Enfin, elle se tait. Je l'ai toujours trouvée intimidante, mais pour la première fois, elle me semble admirable. Comme Ross, comme moi, elle a dû se battre tout au long de son existence ; comme nous, elle a perdu sa morale en chemin. Pourtant, elle est encore là, fière et indétrônable.

Je pensais qu'elle était digne de pardon, mais j'avais tord.
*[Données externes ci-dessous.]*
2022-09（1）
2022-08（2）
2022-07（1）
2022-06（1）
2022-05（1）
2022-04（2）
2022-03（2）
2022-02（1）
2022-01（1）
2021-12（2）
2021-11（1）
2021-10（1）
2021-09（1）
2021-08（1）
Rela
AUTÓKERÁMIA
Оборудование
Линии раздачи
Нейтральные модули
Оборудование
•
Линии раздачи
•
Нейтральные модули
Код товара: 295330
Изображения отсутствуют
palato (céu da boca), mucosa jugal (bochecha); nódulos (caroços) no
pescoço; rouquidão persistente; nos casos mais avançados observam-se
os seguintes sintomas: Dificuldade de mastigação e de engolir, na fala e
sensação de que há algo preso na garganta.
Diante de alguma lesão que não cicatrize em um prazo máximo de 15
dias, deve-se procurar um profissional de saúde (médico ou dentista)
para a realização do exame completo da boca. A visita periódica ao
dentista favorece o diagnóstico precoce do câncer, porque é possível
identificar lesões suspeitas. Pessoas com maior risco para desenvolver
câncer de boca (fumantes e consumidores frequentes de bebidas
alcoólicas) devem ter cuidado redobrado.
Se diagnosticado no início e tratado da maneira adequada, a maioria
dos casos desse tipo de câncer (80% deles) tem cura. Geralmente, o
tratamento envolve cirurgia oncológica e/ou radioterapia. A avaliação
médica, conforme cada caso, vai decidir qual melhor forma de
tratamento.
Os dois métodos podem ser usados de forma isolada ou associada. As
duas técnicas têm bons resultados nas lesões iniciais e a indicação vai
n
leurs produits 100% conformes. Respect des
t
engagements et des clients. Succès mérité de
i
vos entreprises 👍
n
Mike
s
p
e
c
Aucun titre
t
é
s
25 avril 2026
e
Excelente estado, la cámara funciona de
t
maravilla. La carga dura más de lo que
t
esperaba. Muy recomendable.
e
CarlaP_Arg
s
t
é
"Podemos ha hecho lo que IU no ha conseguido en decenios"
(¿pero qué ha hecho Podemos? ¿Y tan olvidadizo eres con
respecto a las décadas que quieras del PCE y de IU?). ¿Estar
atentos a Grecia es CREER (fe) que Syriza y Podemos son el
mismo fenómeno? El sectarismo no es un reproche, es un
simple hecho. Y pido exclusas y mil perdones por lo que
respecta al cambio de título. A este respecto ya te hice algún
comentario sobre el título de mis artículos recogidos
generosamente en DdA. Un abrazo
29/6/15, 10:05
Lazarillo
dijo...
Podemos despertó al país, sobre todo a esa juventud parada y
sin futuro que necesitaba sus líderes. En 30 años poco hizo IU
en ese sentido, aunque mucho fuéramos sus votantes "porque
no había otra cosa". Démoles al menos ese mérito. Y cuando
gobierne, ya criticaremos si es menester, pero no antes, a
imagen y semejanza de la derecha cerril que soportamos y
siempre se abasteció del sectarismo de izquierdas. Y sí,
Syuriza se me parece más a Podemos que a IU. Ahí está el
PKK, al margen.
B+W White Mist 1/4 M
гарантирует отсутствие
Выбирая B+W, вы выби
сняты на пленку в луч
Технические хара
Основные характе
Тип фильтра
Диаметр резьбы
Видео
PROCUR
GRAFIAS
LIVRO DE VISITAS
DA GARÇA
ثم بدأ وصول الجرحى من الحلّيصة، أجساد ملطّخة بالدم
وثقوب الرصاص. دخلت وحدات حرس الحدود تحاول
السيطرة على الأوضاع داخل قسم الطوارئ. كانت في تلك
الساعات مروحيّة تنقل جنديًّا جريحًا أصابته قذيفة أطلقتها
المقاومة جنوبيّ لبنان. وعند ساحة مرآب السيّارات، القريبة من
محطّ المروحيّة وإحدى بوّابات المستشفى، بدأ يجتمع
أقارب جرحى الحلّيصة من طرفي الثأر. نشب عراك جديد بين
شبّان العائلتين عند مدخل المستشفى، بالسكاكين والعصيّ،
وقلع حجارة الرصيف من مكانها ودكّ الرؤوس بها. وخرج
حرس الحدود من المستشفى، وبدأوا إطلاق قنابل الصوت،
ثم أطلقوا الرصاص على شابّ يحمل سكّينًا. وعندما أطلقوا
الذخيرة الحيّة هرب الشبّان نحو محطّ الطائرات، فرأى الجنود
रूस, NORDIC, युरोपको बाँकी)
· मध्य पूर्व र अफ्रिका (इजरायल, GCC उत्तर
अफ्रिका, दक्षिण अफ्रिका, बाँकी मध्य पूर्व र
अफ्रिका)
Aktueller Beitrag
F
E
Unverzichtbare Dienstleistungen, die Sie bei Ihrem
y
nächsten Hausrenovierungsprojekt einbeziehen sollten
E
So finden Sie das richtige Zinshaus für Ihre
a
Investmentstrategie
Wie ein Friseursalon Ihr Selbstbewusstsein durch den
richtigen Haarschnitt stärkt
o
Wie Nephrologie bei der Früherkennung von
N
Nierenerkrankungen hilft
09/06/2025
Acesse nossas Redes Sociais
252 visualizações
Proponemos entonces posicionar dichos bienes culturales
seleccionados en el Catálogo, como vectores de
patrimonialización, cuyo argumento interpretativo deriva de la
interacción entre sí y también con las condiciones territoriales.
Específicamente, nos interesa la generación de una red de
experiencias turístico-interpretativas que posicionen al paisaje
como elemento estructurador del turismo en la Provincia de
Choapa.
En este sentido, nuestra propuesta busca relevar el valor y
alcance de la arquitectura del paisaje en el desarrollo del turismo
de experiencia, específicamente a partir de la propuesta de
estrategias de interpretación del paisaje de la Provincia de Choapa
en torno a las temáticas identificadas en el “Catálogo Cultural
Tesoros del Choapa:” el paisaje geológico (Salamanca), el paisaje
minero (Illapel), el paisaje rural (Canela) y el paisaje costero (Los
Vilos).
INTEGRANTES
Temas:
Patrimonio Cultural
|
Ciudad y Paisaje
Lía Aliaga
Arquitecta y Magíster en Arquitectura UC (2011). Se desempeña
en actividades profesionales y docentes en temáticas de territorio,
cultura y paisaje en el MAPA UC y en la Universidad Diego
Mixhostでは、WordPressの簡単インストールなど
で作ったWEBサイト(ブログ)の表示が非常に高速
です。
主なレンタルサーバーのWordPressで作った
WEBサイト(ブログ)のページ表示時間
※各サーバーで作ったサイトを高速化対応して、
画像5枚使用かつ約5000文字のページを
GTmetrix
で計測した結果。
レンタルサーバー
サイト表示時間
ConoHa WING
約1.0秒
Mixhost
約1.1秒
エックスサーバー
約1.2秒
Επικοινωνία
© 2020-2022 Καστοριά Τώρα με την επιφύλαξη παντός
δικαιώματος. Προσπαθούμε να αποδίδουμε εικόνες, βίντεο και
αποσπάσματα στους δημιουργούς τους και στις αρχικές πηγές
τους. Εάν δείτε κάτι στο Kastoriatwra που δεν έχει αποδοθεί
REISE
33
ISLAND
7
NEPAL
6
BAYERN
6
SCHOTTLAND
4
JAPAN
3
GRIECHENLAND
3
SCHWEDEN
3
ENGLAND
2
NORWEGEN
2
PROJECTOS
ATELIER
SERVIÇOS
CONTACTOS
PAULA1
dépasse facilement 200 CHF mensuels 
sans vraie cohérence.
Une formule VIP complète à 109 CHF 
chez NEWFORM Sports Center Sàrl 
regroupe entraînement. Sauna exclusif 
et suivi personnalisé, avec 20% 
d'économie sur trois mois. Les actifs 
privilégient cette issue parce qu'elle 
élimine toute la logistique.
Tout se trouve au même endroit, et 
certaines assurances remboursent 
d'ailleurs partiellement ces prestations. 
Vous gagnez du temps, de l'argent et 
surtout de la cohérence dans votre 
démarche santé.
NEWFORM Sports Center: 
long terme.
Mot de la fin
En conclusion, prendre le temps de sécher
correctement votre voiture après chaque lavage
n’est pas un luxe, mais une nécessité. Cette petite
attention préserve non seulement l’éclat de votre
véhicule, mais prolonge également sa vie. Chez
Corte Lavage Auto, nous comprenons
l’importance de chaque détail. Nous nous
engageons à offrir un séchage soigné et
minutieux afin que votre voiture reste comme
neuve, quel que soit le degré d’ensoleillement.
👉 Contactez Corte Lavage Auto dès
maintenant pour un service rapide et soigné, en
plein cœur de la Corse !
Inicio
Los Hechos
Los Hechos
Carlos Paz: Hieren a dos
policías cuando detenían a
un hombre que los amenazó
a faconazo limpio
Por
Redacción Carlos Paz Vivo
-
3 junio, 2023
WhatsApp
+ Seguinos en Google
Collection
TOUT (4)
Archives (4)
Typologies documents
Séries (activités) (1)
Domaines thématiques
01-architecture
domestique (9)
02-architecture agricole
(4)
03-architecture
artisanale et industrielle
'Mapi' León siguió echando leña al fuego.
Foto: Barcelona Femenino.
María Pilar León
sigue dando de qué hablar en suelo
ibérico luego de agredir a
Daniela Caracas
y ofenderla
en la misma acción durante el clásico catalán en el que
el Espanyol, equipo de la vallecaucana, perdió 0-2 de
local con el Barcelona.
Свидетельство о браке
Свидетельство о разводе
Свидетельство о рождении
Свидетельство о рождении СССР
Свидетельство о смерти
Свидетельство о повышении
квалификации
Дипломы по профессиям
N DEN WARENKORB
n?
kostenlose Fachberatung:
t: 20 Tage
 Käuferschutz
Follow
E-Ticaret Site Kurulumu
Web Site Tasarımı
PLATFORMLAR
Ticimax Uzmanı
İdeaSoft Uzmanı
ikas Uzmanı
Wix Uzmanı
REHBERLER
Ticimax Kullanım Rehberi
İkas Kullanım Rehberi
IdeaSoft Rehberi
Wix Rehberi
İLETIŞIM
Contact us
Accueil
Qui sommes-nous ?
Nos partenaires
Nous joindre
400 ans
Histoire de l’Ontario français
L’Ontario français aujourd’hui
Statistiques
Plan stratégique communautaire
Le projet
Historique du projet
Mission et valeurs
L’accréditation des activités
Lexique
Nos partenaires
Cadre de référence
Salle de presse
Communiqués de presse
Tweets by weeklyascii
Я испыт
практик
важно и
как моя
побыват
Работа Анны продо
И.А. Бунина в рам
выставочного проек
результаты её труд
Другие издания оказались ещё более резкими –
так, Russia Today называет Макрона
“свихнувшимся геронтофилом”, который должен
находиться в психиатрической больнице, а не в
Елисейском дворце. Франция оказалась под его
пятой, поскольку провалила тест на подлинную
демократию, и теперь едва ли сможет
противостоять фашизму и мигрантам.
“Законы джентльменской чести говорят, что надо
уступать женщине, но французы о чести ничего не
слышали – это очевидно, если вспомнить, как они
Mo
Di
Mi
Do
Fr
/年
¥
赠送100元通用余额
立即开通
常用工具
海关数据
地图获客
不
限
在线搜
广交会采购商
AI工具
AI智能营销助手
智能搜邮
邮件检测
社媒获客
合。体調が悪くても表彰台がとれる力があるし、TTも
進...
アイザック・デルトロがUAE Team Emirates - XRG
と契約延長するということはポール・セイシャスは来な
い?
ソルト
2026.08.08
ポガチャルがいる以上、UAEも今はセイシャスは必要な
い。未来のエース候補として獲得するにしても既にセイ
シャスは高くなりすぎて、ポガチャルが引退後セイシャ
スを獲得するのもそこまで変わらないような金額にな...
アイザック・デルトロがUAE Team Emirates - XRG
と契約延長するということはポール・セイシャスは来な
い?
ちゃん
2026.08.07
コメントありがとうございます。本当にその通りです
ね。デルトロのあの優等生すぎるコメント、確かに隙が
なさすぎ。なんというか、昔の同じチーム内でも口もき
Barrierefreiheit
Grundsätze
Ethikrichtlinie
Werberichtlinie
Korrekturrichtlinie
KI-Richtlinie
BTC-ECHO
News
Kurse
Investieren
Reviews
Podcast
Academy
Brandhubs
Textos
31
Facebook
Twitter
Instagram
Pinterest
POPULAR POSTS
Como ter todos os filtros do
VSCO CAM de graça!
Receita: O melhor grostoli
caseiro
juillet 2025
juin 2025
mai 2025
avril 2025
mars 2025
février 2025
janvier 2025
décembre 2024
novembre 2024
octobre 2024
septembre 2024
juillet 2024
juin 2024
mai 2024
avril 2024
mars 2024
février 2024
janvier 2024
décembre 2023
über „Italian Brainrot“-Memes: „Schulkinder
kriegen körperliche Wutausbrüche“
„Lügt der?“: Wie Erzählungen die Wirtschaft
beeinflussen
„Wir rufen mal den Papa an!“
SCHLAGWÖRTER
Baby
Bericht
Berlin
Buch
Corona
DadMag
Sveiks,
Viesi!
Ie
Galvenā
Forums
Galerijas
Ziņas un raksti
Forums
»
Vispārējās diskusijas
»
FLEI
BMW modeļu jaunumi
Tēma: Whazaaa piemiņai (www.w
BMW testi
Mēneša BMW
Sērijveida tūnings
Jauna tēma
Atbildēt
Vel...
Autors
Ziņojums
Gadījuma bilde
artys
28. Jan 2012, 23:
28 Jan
Elle n'a rien à se faire pardonner.

Ross et elle s'observent en silence. Le visage du jeune homme est froid, sa mâchoire serrée. Puis, lentement, il s'adoucit. Sa main se détache de la mienne.

- Merci, lui murmure-t-il.

Elle hoche la tête. L'échange peut sembler glacial, mais je sais tout ce qu'il signifie pour eux.

Ross se dirige vers la sortie. Je lui emboîte le pas, hésitant à m'adresser à Junon mais ne sachant que lui dire. Juste avant que nous ne quittions la pièce, cependant, elle reprend la parole.

- Ton père était quelqu'un de bien, Ross, tout comme ta mère avant sa mort. Si un jour tu te cherches un nom, pense à Moszkowski.

- J'y réfléchirai, répond-il.

- Tu n'as aucune intention d'y réfléchir, n'est-ce pas ? lui demandé-je quand nous nous retrouvons seuls dans le couloir.

- Je ne connais pas cet homme, confirme-t-il. Il n'est pas mon père, pas plus que Thétis n'est ma mère.

- Ne vois pas ça comme un hommage que tu lui rends, mais comme un moyen de prendre un nouveau départ. Tu n'es pas Roma Grazziano, ni RO55 : ni le fils de Thétis, ni son jouet. Et tu n'es pas non plus Ross, plus seulement, parce que tu es un être humain, pas un robot, et que tu as le droit d'avoir un nom complet-peu importe lequel.

Il m'observe quelques instants. Il est si proche...je voudrais combler la distance qui reste entre nous, poser mes lèvres sur les siennes, mais je ne bouge pas. J'attends sa réponse.

- Je m'appellerai Moszkowski, accepte-t-il, mais seulement si tu gardes Jackson.

Je me raidis. Depuis ma confrontation avec le Prof, je frissonne dès qu'il est mentionné, et j'avais bel et bien l'intention d'abandonner mon patronyme.

- C'est différent. C'est le nom de l'homme qui m'a torturée et manipulée.

- Non, Cass. C'était son nom, mais à présent c'est le tien. Celui avec lequel tu t'es bâtie une nouvelle vie, ta propre vie. Avec lequel tu es devenue l'une des escroc les plus talentueuses de l'Univers. N'en change pas après avoir écrit une histoire si merveilleuse avec.

Je ne sais pas quoi dire. J'ai les larmes aux yeux.

- Ross Moszkowski et Cass Jackson, finis-je par murmurer. Ça sonne bien.